EXERCISE INSTRUCTIONS:
Would you please copy each line of the data in which the string "Newsletter" occurs?

MATERIAL PROVIDED:
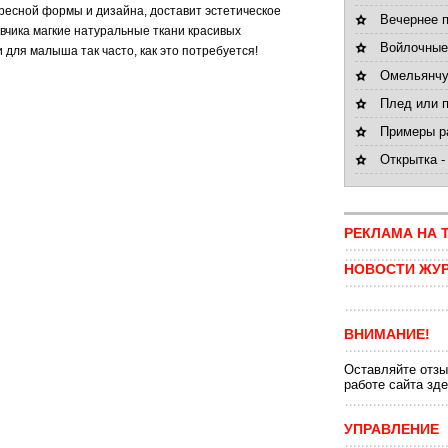
ересной формы и дизайна, доставит эстетическое
Вечернее п
явчика магкие натуральные ткани красивых
Войлочные
 для малыша так часто, как это потребуется!
Омельянчу
Плед или п
Примеры ра
Открытка -
РЕКЛАМА НА 
НОВОСТИ ЖУ
ВНИМАНИЕ!
Оставляйте отзы
работе сайта зд
УПРАВЛЕНИЕ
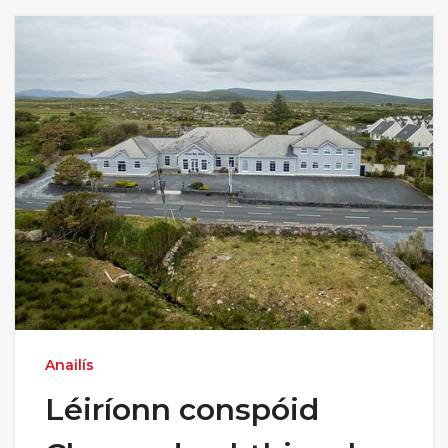
Anailís
Léiríonn conspóid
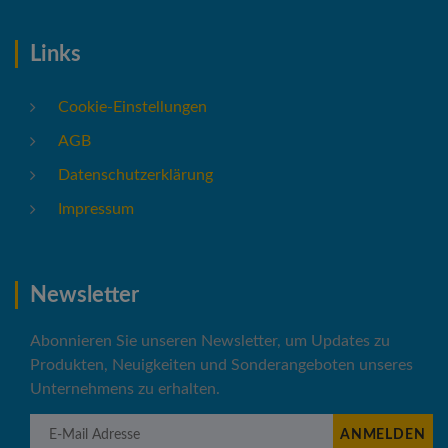
Links
Cookie-Einstellungen
AGB
Datenschutzerklärung
Impressum
Newsletter
Abonnieren Sie unseren Newsletter, um Updates zu
Produkten, Neuigkeiten und Sonderangeboten unseres
Unternehmens zu erhalten.
E-Mail Adresse
ANMELDEN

YOUR SOLUTION:
Newsletter
Abonnieren Sie unseren Newsletter, um Updates zu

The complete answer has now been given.